There is a lot of information out there that’s released every day or every year: things like stream gage data or climate data. It seems like what you’re doing is trying to bring land cover, which is so time intensive to produce with Landsat data, into the fold as a more timely product. Is that right?
JB: Oh, yes. Absolutely. There are a lot of possibilities for the future for LCMAP. You mentioned (wetlands) management earlier. Providing this type of information on an annual basis for land managers is one of the things that we see as a big growth area.
What else can we look for from LCMAP in the future? Are you going to look at doing Alaska and Hawaii, for example?
JB: Annual updating is our first priority. But after that, we do plan to expand to Hawaii and Alaska. Hawaii is a little easier to tackle just because it’s a lot smaller.
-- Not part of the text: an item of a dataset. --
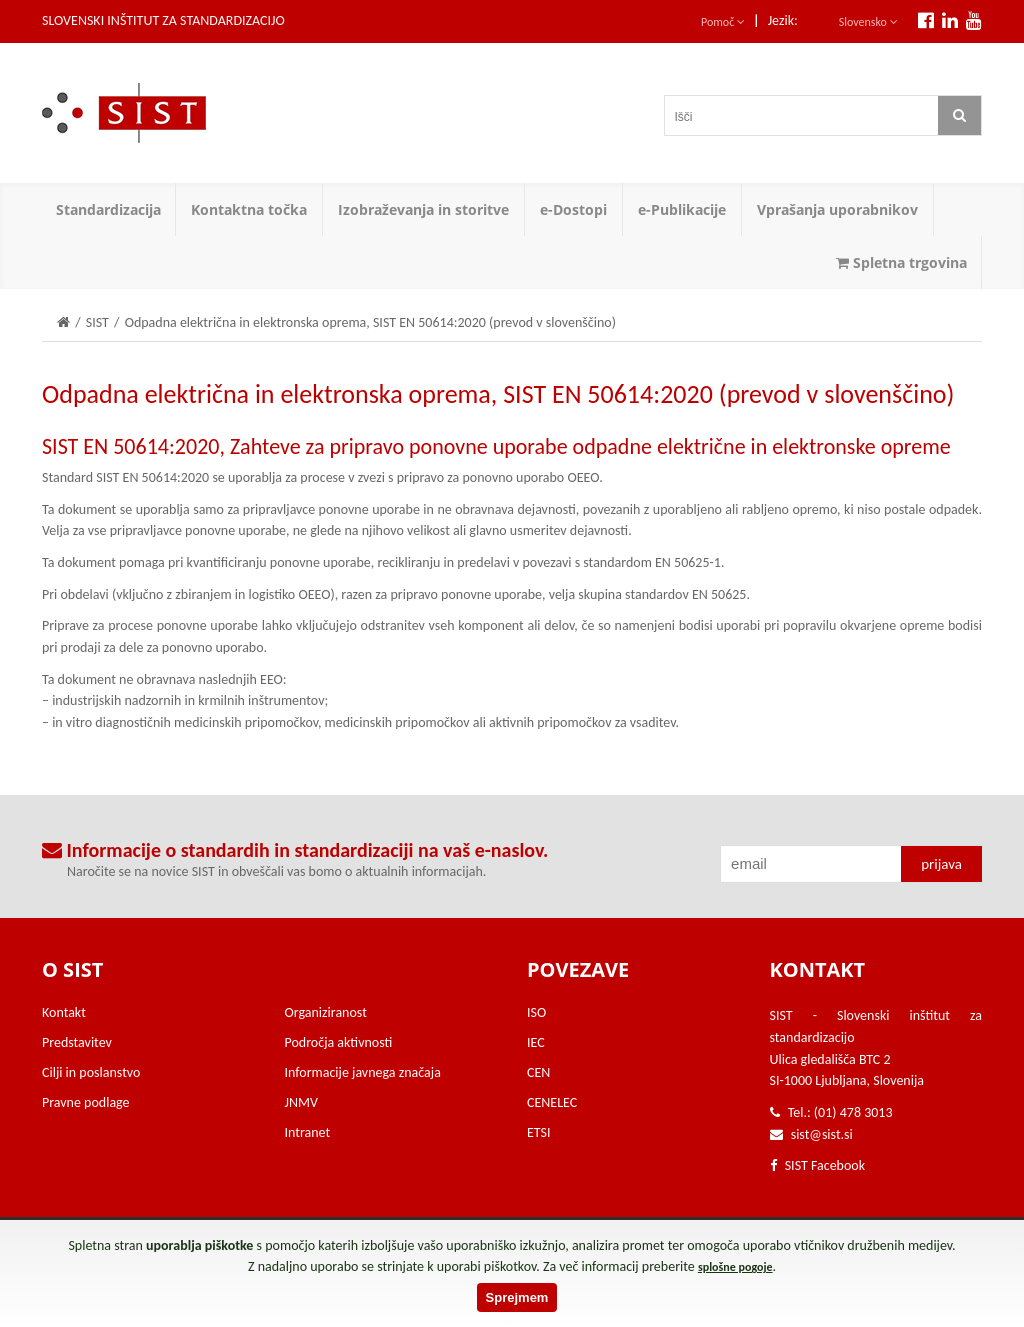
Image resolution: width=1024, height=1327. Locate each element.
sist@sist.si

Alaska is a huge state. Those landscapes come with some challenges related to data quality, quantity and cloudiness, and cloudiness does affect our ability to find change. I would say one of our other big areas is our assessments capability. I like the expression “every pixel tells a story” but it’s more than that. Assessments is where we’ll really get to delve into understanding the products and what they are telling us about land surface change across our country.